On Wednesday, Minnesota coach Richard Pitino announced that senior guard Carlos Morris had been dismissed from the team, pinching the Gophers' backcourt depth and shortening the rotation to just nine scholarship players. 

He also removed a veteran from the rotation who was averaging 25.6 minutes a game.

The biggest beneficiary of that shakeup in terms of opportunity will likely be freshman reserve Kevin Dorsey. 

The 6-foot, 175-pound guard is averaging 6.6 points in 17.5 minutes on the year but has stood out in bigger chances lately. In the last four games, Dorsey has played 21.5 minutes a game and averaged 15.3 points a game, including a career-high 21 points at Indiana when Morris missed a game due to the funeral of a family friend in Florida. Only five of his 32 turnovers on the season have come in the last seven games.

Dorsey's speed can change a game with his ability to push the pace and get by most opponents. The problem is, his lack of length can halt his momentum at the rim if he's not careful about the chances he takes.

"He's still got to stop getting his shot blocked so much," Pitino said. "He's driving into the trees a little too much ...but he's getting more stable. He's turning the ball over less."

Interestingly, the Gophers have been playing the undersized guard more at shooting guard, in the lineup with sophomore point guard Nate Mason. It's something Pitino said he would never do at the start of the season, but it's looked really effective at times when Minnesota has been able to use their aggressive speed to launch a driving attack, by far the Gophers' best offense. 

On Wednesday, Pitino said we'll likely see more of that, possibly starting on Thursday when the Gophers will face No. 6 Maryland at home (7 p.m., BTN). 

"We will look at playing him and Nate together," Pitino said. "That's something we'll go to early to make up for this."

That lineup could also include fellow freshman Dupree McBrayer, who has started for the last nine games.
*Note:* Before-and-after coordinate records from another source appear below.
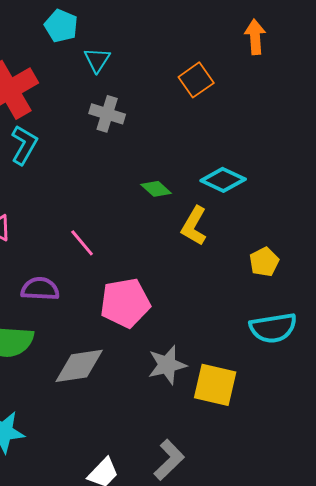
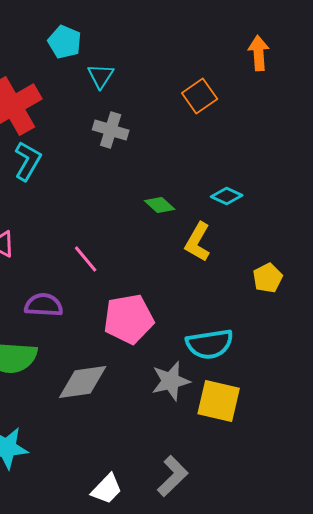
cyan diamond: (223, 180) -> (227, 196), size x0.7
cyan semicircle: (273, 328) -> (210, 344), moved

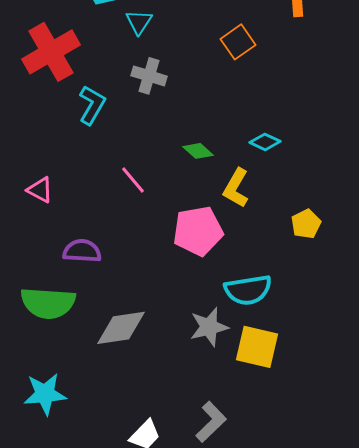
cyan L-shape: (28, 161) -> (92, 105), moved
pink line: (86, 259) -> (133, 180), moved
pink pentagon: (129, 319) -> (198, 231), moved

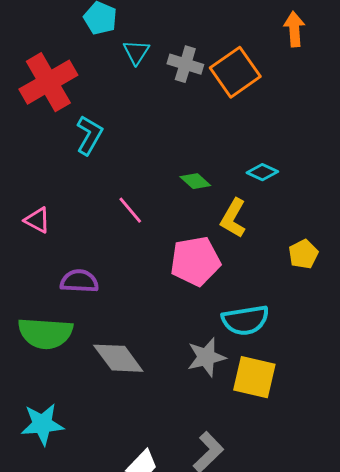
orange square: (238, 42) -> (235, 72), size x1.4
gray cross: (149, 76) -> (185, 64), moved
gray diamond: (121, 328) -> (118, 358), turned 62

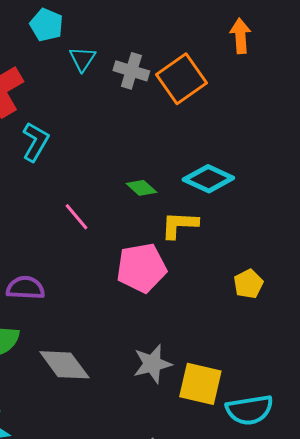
cyan diamond: (262, 172) -> (208, 179), size x1.6
yellow L-shape: (233, 218) -> (179, 225), turned 63
yellow pentagon: (303, 254) -> (248, 284), moved
cyan semicircle: (245, 320) -> (249, 410), moved

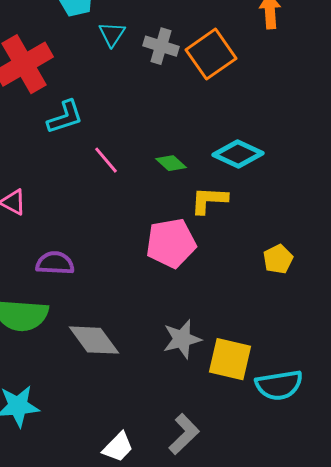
cyan L-shape: (35, 142) -> (65, 117), turned 42
pink line: (76, 217) -> (106, 160), moved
Though very undersized, those three seem to play well together and give the Gophers' three options for attacking the lane, making them harder to defend. 

Mason smiled on Wednesday when asked about what he likes about the trio being on the court at the same time.

"I feel like no one can stay in front of us, so it's dangerous to have us on the court at the same time because we can get past anyone, get fouled, get to the rim," he said. "Having two point guards on the floor is always blessed."

Whatever the Gophers do, they'll have to make up for a senior who was averaging 9.8 points a game and has been responsible for some clutch three-pointers in big situations this year -- while also trying desperately to take the next step before the sand timer runs out. For a team that has been offensively challenged all season, that's a big task.

"Carlos was a good player, so I feel like everyone is just going to have to step up and provide for what we're going to be missing," Mason said. "Both of those guys, Dupree and Kevin are good players. I feel like it's been shown in a couple games throughout the season but now should be the time when it's obvious."